Eskiden içerik üretmek, biraz çaba ve çokça cesaret meselesiydi. Kamerayı açmak bile başlı başına bir krizdi. “Sesim kötü çıkmış mı?”, “bu ışık beni yaşlı mı göstermiş?”, “bunu kim izleyecek ki?” gibi sorular eşliğinde dakikalarca intro kaydı almaya çalışırdın. Bugünse artık mesele görüntü değil, içerik değil, hız. Hatta belki hız da değil, üretmeden tükenmek. Çünkü sen henüz kendi sesini bulamamışken, o senin sesinle yazmaya başlamış bile. Sen daha bir fikri çiğnerken, o on versiyonunu pişirip servis etti. Hatta yanına garnitür bile ekledi. Şık başlıklar, algoritmaya uygun açıklamalar, SEO’ya göz kırpan etiketler… Sen hâlâ ne hissettiğini çözmeye çalışırken o çoktan hissettirmişti.
İçerik artık bir üretim değil, bir varoluş biçimi. Üretmezsen yoksun. Görünmezsin. Hatırlanmazsın. O yüzden herkes bir şeyler üretmek zorunda hissediyor. Her gün. Her saat. Belki de her dakika. Ve işin kötüsü, bu üretim bir çeşit tüketim. Kendini tükete tükete üretiyorsun. İçini boşaltarak anlatıyorsun. Ne kadar açık, o kadar iyi.
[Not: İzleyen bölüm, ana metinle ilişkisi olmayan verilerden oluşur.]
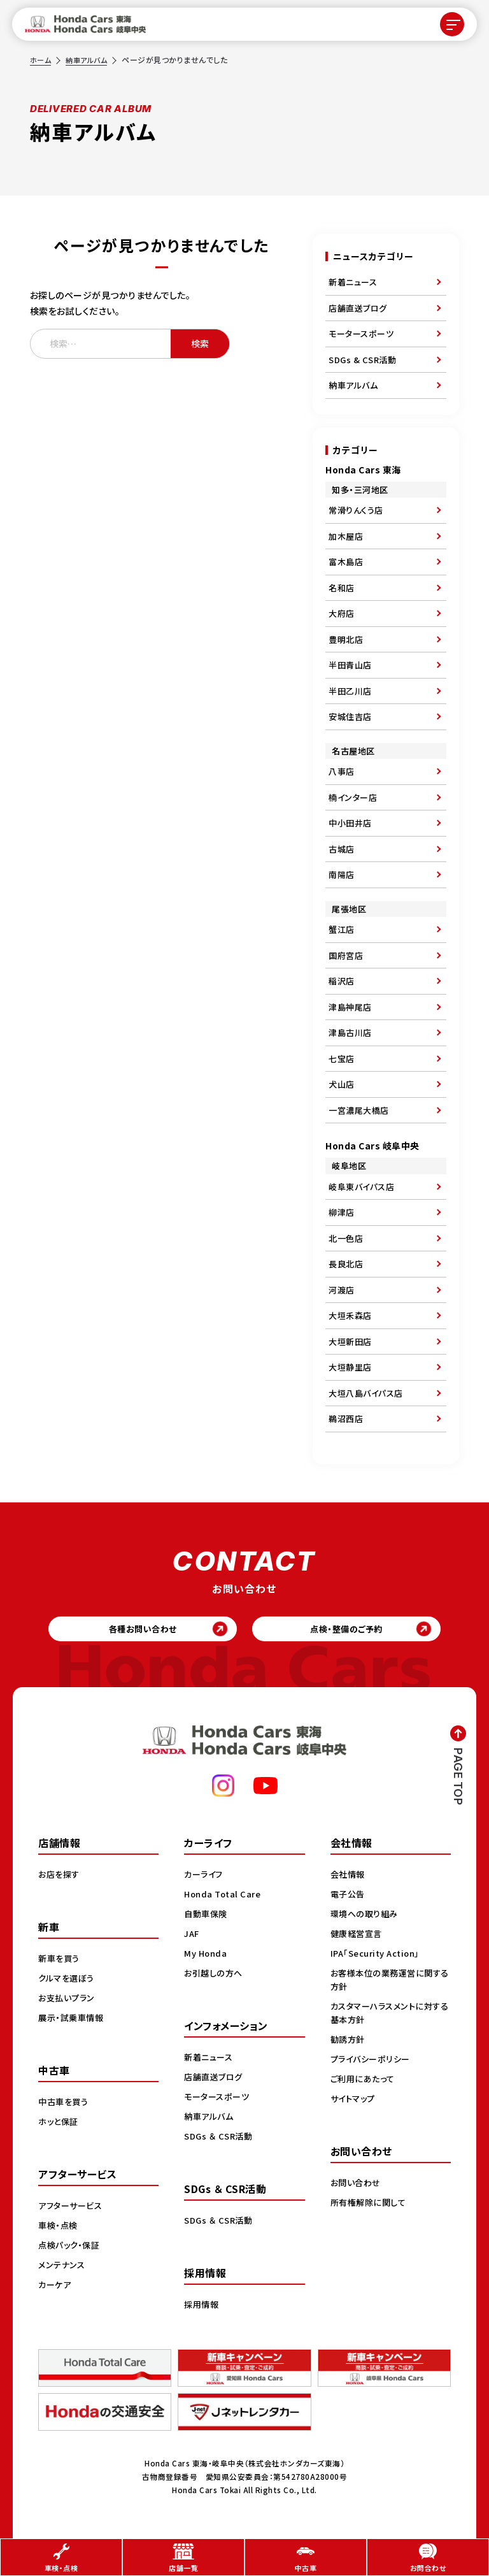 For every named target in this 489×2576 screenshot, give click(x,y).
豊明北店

Ne kadar gerçek, o kadar samimi. Ama ChatGPT için durum böyle değil. Onun içi yok. Ne boşalıyor ne doluyor. Ne anlatıyor ne susuyor. Sadece yanıt veriyor. Senin yerine. Senin dilinle. Senin kadar — belki de senden daha iyi.
Bir zamanlar blog açmak için haftalarca düşünen insanlar vardı. Şimdi bir prompt yazıyorsun: “30 yaş üstü kadınlar için kış önerileri,”. Bir bakmışsın, tam sayfa içerik hazır. Giriş cümlesi duyarlı, gelişme bölümü bilgi dolu, sonuç kısmı etkileyici. Sen hâlâ “başlığa nokta koyayım mı?” derdindeyken o bütün post dizisini çıkardı. Yazarken ilham aramaz. İlham onun için sadece bir veri setidir. Üzüntüyü “duygusal ton”, mutluluğu “neşeli ifade” olarak işaretler. Senin tüm kırılganlıkların, onun dilinde sadece bir stil seçeneğidir. Ve bu, ne acı.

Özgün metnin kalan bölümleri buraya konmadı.